Like - point out on the doll where the rss client hurt you. Because something's up.

rmholt · 6 months ago

Maybe a warning after 3 requests and a ban on 4 per 24hr, but I understand the sentiment

ing33k · 6 months ago

haha, true. Just got blocked because I opened the link once and clicked on refresh.

Aeolun · 6 months ago

160 gigabytes of feed over the course of a month (when polling a 640kb feed every 10 seconds), in case anyone else was wondering.

shadowgovt · 6 months ago

Rachel makes an excellent point here about feed change frequency.

Seems like it'd be straightforward to implement a backoff strategy based on how frequently the feed content changed into most readers. For a regular, periodic fetch, if the content has proven it doesn't update frequently, just back off the period for that endpoint.

account42 · 6 months ago

If-Modified-Since and ETag are nice and everyone should implement them but IME the implementation status is much better on the reader side than on the feed side. Trim your (main) feed to only recent posts and use Atom's paginatio to link to the rest for new subscribers and the difference in data transferred becomes much smaller.

> Besides that, a well-behaved feed will have the same content as what you will get on the actual web site. The HTML might be slightly different to account for any number of failings in stupid feed readers in order to save the people using those programs from themselves, but the actual content should be the same. Given that, there's an important thing to take away from this: there is no reason to request every single $(&^$(&^@#* post that's mentioned in the feed.

> If you pull the feed, don't pull the posts. If you pull the posts, don't pull the feed. If you pull both, you're missing the whole point of having an aggregated feed!

Unfortunately there are too many feeds that don't include the full content for this to work. And a reader won't know if the feed has the full content before fetching the HTML page. This can also change from post to post so it can't just determine this when subscribing.

> Then there are the user-agents who lie about who they are or where they are coming from because they think it's going to get them special treatment somehow.

These exist because of misbehaved web servers that block based on user agen't or send different content. And since you are complaining about faked user agents that probably includes you.

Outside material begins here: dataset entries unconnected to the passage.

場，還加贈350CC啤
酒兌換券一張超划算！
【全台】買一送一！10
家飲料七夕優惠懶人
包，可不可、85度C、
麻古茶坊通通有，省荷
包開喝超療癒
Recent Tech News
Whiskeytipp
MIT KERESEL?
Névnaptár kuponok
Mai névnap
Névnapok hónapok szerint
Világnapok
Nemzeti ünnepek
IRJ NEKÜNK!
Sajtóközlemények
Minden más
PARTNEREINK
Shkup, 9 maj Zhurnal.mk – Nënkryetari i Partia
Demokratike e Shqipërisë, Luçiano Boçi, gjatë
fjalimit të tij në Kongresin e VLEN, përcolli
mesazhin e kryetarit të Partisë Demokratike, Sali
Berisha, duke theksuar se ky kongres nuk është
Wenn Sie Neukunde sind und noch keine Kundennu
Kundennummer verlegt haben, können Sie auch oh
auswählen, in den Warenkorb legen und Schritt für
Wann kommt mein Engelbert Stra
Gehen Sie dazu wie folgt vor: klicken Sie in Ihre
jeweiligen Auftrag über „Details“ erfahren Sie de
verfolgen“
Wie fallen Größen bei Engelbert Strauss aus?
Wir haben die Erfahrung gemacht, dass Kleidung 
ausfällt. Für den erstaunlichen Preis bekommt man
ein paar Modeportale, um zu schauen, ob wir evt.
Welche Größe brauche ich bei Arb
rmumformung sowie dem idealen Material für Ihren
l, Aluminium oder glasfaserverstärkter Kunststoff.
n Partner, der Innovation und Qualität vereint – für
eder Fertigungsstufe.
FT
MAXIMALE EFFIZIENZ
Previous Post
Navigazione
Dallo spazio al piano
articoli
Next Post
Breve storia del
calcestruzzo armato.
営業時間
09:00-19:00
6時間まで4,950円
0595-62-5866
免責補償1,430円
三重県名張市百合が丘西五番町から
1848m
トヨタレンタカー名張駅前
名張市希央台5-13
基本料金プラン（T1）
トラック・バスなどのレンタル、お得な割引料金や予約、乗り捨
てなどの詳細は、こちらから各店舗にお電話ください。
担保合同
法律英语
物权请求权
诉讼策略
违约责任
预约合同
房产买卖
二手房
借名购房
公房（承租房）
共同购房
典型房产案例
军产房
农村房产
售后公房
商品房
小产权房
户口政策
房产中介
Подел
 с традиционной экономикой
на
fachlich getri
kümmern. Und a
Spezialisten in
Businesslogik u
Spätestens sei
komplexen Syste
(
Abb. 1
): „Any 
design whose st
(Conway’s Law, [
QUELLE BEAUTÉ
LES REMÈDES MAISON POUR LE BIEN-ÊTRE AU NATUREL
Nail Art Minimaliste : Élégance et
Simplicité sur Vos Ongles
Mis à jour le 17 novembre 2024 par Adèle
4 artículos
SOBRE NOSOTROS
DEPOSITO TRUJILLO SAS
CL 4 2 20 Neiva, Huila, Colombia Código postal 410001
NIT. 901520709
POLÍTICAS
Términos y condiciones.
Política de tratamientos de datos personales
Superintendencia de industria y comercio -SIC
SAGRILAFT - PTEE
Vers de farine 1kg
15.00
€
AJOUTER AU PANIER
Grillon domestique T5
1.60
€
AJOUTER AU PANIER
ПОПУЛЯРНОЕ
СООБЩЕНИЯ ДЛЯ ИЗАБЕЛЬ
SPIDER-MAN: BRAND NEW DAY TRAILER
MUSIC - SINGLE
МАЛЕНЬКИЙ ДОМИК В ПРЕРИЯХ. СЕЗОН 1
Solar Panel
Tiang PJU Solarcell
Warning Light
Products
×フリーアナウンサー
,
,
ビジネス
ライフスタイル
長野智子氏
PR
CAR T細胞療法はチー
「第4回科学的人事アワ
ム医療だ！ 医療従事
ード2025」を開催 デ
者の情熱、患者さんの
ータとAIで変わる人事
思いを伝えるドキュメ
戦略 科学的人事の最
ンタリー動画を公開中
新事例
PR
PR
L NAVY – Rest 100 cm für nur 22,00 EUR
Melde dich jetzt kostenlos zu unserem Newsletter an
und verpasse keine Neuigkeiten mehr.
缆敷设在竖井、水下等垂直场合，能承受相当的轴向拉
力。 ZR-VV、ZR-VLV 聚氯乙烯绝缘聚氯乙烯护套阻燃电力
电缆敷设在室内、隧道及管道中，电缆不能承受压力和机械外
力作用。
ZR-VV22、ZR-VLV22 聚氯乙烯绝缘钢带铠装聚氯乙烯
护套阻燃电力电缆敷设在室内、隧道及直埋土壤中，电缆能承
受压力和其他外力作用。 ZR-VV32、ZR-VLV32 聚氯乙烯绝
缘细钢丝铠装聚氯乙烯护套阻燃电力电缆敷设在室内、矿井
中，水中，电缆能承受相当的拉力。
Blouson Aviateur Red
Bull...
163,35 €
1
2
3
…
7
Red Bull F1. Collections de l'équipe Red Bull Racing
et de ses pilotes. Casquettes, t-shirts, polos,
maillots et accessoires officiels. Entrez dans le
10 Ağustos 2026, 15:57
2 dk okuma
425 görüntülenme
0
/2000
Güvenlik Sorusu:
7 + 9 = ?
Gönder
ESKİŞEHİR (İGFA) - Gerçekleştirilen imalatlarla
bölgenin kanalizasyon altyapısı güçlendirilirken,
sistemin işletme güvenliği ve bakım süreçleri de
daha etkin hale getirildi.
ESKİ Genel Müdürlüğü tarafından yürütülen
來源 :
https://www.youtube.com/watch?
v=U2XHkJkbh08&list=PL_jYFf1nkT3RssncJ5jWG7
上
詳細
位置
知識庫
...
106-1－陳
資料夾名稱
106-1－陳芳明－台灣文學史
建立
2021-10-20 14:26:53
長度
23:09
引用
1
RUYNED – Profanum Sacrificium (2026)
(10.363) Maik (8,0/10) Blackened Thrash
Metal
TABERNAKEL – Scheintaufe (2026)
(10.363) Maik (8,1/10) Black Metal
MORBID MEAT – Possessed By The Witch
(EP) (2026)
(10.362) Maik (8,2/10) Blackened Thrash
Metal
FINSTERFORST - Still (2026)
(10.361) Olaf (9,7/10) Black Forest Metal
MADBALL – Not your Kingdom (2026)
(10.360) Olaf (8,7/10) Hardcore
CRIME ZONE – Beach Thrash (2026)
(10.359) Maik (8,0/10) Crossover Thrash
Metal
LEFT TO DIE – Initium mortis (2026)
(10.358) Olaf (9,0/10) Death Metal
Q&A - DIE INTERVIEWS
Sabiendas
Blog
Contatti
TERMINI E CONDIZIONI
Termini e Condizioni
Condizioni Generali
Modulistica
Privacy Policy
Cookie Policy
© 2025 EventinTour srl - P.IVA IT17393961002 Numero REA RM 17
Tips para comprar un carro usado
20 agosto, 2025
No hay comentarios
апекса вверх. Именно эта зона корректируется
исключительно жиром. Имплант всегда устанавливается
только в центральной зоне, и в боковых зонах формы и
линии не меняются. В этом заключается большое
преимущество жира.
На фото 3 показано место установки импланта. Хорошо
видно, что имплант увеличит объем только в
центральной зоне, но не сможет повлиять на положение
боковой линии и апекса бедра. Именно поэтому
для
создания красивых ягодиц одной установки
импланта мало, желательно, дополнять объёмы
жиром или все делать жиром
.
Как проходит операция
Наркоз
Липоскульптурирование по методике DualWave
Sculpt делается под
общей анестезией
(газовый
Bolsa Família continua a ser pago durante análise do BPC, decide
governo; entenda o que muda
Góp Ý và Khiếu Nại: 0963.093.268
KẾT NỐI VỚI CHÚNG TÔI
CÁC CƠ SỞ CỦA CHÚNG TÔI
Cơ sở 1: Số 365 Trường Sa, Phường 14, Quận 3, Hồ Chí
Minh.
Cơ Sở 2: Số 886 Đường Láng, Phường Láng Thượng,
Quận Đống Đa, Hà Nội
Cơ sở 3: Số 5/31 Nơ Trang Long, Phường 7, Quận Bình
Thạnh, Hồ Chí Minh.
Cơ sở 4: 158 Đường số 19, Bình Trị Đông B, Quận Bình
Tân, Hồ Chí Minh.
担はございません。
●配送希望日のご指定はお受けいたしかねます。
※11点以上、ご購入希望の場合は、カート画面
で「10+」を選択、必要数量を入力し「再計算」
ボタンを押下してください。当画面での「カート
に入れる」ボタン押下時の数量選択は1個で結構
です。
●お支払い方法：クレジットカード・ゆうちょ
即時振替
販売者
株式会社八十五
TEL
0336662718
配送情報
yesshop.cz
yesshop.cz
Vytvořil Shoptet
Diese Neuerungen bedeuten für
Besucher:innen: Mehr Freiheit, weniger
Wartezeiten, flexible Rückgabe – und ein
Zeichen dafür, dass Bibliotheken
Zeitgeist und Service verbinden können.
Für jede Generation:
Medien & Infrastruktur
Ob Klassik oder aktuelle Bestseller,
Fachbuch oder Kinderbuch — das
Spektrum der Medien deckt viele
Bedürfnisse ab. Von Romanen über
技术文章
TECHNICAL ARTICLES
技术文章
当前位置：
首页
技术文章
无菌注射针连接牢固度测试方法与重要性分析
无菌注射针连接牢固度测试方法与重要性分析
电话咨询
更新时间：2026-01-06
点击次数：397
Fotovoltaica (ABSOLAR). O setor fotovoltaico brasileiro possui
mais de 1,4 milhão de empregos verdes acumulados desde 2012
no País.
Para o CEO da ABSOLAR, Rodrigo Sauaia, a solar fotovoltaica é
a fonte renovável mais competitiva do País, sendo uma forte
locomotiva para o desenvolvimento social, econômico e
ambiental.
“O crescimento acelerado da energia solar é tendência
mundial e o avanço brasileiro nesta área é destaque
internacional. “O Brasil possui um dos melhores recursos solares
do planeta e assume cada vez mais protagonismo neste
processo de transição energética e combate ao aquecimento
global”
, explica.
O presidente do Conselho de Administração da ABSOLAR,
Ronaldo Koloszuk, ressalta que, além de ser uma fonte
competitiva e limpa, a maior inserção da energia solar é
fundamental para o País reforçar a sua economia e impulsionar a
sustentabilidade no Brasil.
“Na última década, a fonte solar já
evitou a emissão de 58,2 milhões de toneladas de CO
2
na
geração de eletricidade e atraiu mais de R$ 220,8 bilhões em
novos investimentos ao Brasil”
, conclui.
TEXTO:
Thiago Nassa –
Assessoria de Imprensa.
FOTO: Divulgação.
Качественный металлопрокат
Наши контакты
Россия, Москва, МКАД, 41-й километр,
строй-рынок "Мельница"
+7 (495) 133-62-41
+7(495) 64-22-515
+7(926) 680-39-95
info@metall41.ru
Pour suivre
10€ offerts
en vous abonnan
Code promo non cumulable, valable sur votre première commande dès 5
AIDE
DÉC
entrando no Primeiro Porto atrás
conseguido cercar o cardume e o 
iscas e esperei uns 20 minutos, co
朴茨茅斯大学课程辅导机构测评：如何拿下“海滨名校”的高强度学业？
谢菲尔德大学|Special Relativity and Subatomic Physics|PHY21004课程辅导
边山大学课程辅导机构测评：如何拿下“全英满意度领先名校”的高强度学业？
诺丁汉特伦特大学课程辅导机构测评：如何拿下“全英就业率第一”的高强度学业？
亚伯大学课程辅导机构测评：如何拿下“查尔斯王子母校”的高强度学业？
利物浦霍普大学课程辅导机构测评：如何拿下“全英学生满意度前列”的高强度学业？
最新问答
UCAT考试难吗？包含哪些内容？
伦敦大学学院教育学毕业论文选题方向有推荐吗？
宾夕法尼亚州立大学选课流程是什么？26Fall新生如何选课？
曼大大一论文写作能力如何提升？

> Sending referrers which make no sense is just bad manners.

HTTP Referer should not exist. And has been abused by spammers for ages.

spiderfarmer · 6 months ago

> These exist because of misbehaved web servers that block based on user agen't or send different content. And since you are complaining aber faked user agents that probably includes you.

That's a niche. It's about 1 million percent more likely a fake request is coming from an overzealous AI scraper nowadays. I have blocked hundreds of them and I'm on the verge of giving up and handing over money to Cloudflare just for their AI scraping protection.

jstanley · 6 months ago

> If you pull the feed, don't pull the posts. If you pull the posts, don't pull the feed. If you pull both, you're missing the whole point of having an aggregated feed!

People probably do this because some sites only give you a preview in the feed, to force you to go to the site and view the ads.

So if you want the full post in the feed reader, you need to pull the post as well.

hylaride · 6 months ago

This. My feed reader pulls a "reader" view so I don't have to leave the app. I normally wouldn't mind going to the website, except that to do so would mean waiting for it to fully load, dealing with javascript popups, and often bad scrolljacking.

This person isn't thinking as a user.